No bank or central lender would have accepted FTT as collateral for a loan. Never! But FTX managed to use the tokens in the DeFi ecosystem as such to raise loans. This was made possible because FTX accumulated the governance tokens that such platforms like to issue, and manipulated the vote on whether to allow FTT as collateral in its own favor.

Without DeFis, the FTT tokens would probably have been just worthless shitcoins. DeFi has made it possible to extract toxic liquidity from them. The same probably happened with other illiquid, highly manipulable tokens. And this was probably – this is still somewhat speculative – the cause of the crisis that ultimately drove FTX into bankruptcy.

In short: The unregulated – and arguably unregulated – nature of DeFis makes it very difficult to prevent constructions that introduce systematic risks.

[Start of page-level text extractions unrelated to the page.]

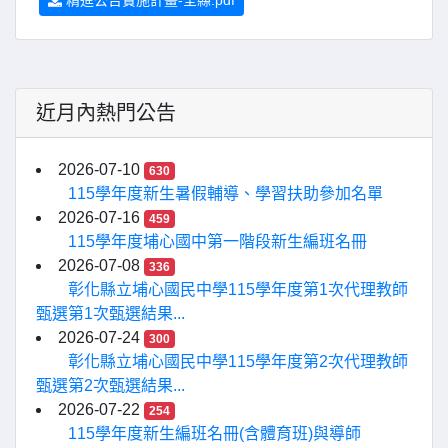
精進公告實施計畫-全縣.pdf
近月內熱門公告
2026-07-10
630
115學年度新生暑假輔導、學習扶助參加名單
2026-07-16
459
115學年度埔心國中第一階段新生編班名冊
2026-07-08
336
彰化縣立埔心國民中學115學年度第1次代理教師
甄選第1次甄選結果...
2026-07-24
300
彰化縣立埔心國民中學115學年度第2次代理教師
甄選第2次甄選結果...
2026-07-22
254
115學年度新生編班名冊(含體育班)與導師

Actually you should know this. Because the crisis surrounding Celius, 3 Arrows and Terra was triggered by screwed up DeFi constructs: the Terra dollar and the incredibly high interest rates for it.

A (poor) solution to self-created problems

DeFi may, in theory, be a solution. The autonomy and transparency that decentralized exchanges and lending platforms create can – and will! – make the future of finance much better. At some point one will think back with horror to a barbaric time before DeFi.

But at the moment one has to come to a sobering conclusion: DeFi at best solves the problems that it helped to cause itself – in a way that eliminates fiduciary risks, but exposes users to a presumably greater risk of hacks.

That may change in the future. Hopefully. But for now it is what it is.